President Barack Obama and his administration told Congress that the White House supports extending the Patriot Act and might consider modifications to the act.
The Obama administration told Congress that it supports extending three key provisions to the post-September 11, 2001 law; the Patriot Act, according to the Associated Press. In a letter to Senator Patrick Leahy, Vermont Democrat and chairman of the Senate Judiciary Committee, on Tuesday, assistant Attorney General Ronald Welch stated, “The administration is willing to consider such ideas, provided that they do not undermine the effectiveness of these important authorities.”
For several years since the 9/11 attacks many conservative and liberal civil rights groups criticized the Patriot Act because it gave the government too much authority into the private lives of its citizens. President candidate Barack Obama, throughout his campaign, told his supporters that he would look closely into the Patriot Act due to his expertise in Constitutional Law.
Michelle Richardson, the American Civil Liberties Union’s legislative counsel, said that they are strongly opposed to renewing all three provisions, especially the lone wolf measure, which, according to Wired, "allows FISA court warrants for the electronic monitoring of an individual even without showing that the person is an agent of a foreign power or a suspected terrorist."
In the final year of George W. Bush’s presidency, the President signed a law that would give immunity to American telecommunications companies for past and present monitoring of Americans who communicate to foreigners if they are linked to terrorism. As Senator of Illinois, Obama voted for this bill.
Then-Senator was strongly criticized for supporting this bill. During his May Presidential campaign, Obama said that many legal institutions must update in order to deal with the threat terrorism but adheres to the rule of law at the same time. He further added, hours after the house passed the resolution, "Given the legitimate threats we face, providing effective intelligence collection tools with appropriate safeguards is too important to delay.
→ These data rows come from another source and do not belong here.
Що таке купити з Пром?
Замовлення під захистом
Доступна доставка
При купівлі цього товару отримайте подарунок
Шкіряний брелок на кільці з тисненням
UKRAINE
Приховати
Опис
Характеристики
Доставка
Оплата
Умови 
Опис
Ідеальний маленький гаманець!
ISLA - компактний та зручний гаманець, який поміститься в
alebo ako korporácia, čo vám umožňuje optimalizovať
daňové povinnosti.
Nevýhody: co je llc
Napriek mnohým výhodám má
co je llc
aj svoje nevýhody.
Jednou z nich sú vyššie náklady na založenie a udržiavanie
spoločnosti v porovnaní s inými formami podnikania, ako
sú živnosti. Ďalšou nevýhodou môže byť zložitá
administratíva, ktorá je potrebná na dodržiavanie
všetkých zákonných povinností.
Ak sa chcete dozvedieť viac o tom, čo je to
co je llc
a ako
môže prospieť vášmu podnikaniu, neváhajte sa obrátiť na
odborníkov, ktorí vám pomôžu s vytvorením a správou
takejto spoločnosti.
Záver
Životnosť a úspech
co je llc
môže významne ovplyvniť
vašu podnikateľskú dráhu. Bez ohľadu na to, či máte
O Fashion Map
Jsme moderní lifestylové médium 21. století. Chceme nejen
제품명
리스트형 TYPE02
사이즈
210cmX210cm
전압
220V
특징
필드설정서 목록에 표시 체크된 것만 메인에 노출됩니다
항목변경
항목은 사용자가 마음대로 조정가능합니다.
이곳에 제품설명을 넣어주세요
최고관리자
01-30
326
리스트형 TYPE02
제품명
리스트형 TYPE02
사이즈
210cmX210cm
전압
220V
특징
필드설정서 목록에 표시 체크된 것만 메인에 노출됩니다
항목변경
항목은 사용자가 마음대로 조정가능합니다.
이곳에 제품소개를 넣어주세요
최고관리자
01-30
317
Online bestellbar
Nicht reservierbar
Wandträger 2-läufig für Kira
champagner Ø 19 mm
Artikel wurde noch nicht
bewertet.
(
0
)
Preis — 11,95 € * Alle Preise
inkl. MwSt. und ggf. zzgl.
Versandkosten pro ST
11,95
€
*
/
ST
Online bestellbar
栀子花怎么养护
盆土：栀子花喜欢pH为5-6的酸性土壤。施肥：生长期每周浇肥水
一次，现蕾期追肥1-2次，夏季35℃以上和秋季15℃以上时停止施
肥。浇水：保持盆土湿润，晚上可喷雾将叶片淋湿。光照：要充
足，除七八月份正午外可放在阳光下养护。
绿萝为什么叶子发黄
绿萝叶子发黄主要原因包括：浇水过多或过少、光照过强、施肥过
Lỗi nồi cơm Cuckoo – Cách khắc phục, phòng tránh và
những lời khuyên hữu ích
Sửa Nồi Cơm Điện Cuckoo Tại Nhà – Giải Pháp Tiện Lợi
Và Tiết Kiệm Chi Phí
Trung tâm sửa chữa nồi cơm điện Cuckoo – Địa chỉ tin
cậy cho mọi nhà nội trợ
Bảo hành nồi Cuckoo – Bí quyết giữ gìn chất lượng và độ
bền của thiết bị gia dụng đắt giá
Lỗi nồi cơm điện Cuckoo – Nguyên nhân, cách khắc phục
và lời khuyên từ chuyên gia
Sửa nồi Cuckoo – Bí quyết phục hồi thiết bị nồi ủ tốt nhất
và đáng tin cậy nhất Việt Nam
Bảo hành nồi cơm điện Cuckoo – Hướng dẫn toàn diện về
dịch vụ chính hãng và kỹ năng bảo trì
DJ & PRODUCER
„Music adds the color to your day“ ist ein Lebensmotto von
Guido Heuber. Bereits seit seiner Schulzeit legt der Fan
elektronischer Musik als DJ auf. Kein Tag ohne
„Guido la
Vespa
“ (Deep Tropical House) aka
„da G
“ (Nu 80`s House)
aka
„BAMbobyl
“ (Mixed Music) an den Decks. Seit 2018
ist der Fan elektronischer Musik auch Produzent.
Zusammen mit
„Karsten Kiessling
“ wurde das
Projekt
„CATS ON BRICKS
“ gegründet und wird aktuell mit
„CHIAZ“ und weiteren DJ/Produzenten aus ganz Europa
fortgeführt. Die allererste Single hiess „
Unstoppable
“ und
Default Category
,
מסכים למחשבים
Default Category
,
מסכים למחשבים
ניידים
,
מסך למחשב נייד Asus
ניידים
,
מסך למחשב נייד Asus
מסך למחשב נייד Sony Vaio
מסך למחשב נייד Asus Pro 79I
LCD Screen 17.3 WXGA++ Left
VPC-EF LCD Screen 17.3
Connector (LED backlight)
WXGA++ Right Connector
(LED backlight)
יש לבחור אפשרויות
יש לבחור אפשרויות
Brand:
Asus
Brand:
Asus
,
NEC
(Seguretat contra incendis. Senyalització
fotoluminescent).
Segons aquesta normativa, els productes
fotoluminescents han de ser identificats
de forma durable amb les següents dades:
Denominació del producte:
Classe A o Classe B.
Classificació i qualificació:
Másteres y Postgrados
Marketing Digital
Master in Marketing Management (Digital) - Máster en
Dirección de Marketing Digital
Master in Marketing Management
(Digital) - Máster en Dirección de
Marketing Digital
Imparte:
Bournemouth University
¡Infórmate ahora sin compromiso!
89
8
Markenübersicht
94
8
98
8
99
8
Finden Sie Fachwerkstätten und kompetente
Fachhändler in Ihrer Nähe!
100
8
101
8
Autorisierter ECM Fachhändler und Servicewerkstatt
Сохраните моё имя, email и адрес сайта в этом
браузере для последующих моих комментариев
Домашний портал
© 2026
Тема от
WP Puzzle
So I support the compromise, but do so with a firm pledge that as president, I will carefully monitor the program."
The other two provisions are:
“A secret court, known as the FISA court, may grant “roving wiretaps” without the government identifying the target. Generally, the authorities must assert that the target is an agent of a foreign power and/or a suspected terrorist."
“The FISA court may grant warrants for “business records,” from banking to library to medical records. Generally, the government must assert that the records are relevant to foreign intelligence gathering and/or a terrorism investigation."